Juice is not Health Food
I have learned the best way to visualize the about the amount of sugar in anything is to look at the nutrition label and divide the number of grams of sugar by four. That will tell you how many teaspoons of sugar are in one serving of that item.
Every time I give a speech, I use “giving up soda” as an example of a health habit to adopt. I talk about the incredibly huge amount of sugar in soda: there are 39 grams of sugar in a 12-ounce Coke. That’s nearly 10 teaspoons of sugar. And most people who drink a soda, drink far more than 12 ounces.
Even if we stick with 12 ounces, think about how much 10 teaspoons of sugar is. If you are a coffee drinker, would you put 10 spoons of sugar in your coffee?
“Soda is poison,” I always say in my speeches.
While some of the facts I share about soda come as a surprise to my audiences, their surprise is often greater when I tell them not to drink juice.
Most people do not realize how much sugar is in juice. One 12-ounce glass of orange juice contains roughly the same amount of sugar as a Coke—the equivalent of about 10 teaspoons.

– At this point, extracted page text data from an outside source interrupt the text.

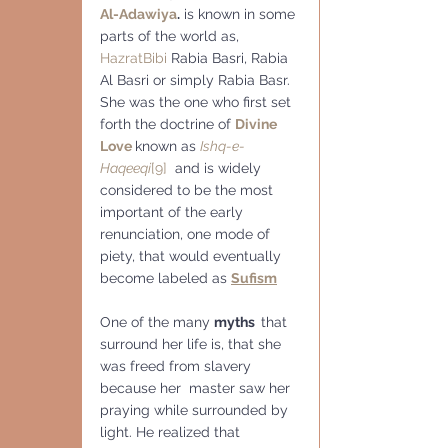
Al-Adawiya
.
 is known in some 
parts of the world as, 
Hazrat
Bibi
 Rabia Basri, Rabia 
Al Basri or simply Rabia Basr.
She was the one who first set 
forth the doctrine of 
Divine 
Love
known as 
Ishq-e-
Haqeeqi
[9]
  and is widely 
considered to be the most 
important of the early 
renunciation, one mode of 
piety, that would eventually 
become labeled as 
Sufism
One of the many 
myths  
that 
surround her life is, that she 
was freed from slavery 
because her  master saw her 
praying while surrounded by 
light. He realized that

Many people drink a large glass of orange juice each morning. Would those same people eat three-and-one-third oranges each morning? That’s how many oranges it would take to equal the amount of sugar in that glass of OJ. (One medium-sized navel orange contains about 12 grams of sugar—the equivalent of three teaspoons of sugar.)
Unlike soda, juice is “natural” and contains some “vitamins”, but its health detriments outweigh any benefits.
I almost exclusively drink water. I know to many people that sounds boring. But, it quenches my thirst and that’s all I need.